The rapid rise in the availability and scale of scRNA-seq data needs scalable methods for integrative analysis. Though many methods for data integration have been developed, few focus on understanding the heterogeneous effects of biological conditions across different cell populations in integrative analysis. Our proposed scalable approach, scParser, models the heterogeneous effects from biological conditions, which unveils the key mechanisms by which gene expression contributes to phenotypes.

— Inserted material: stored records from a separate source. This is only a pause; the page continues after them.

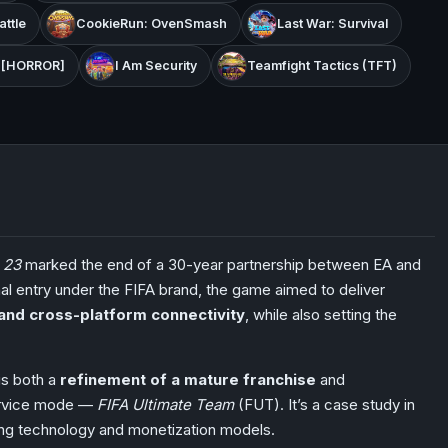
ttle
CookieRun: OvenSmash
Last War: Survival
s [HORROR]
I Am Security
Teamfight Tactics (TFT)
 23
marked the end of a 30-year partnership between EA and
inal entry under the FIFA brand, the game aimed to deliver
, and cross-platform connectivity
, while also setting the
is both a
refinement of a mature franchise
and
service mode —
FIFA Ultimate Team
(FUT). It’s a case study in
ving technology and monetization models.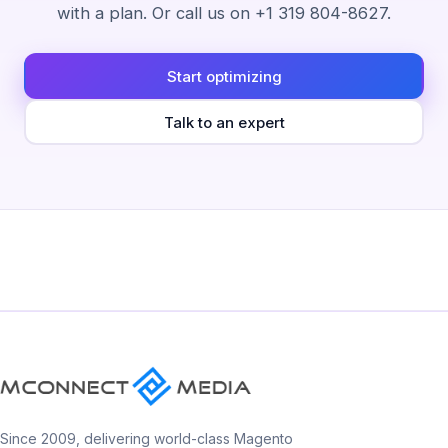
with a plan. Or call us on +1 319 804-8627.
Start optimizing
Talk to an expert
Since 2009, delivering world-class Magento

Notably, the extended scParser pinpoints biological processes in cell subpopulations that contribute to disease pathogenesis. scParser achieves favorable performance in cell clustering compared to state-of-the-art methods and has a broad and diverse applicability.
scParser:用于可扩展单细胞 RNA 测序数据分析的稀疏表示学习
scRNA-seq 数据的可用性和规模的快速增长需要可扩展的整合分析方法。虽然已经开发出许多数据整合方法,但很少有方法能在整合分析中重点了解不同细胞群中生物条件的异质性影响。我们提出的可扩展方法 scParser 对生物条件的异质性影响进行建模,从而揭示基因表达对表型产生影响的关键机制。与最先进的方法相比,scParser 在细胞聚类方面取得了良好的性能,并具有广泛而多样的适用性。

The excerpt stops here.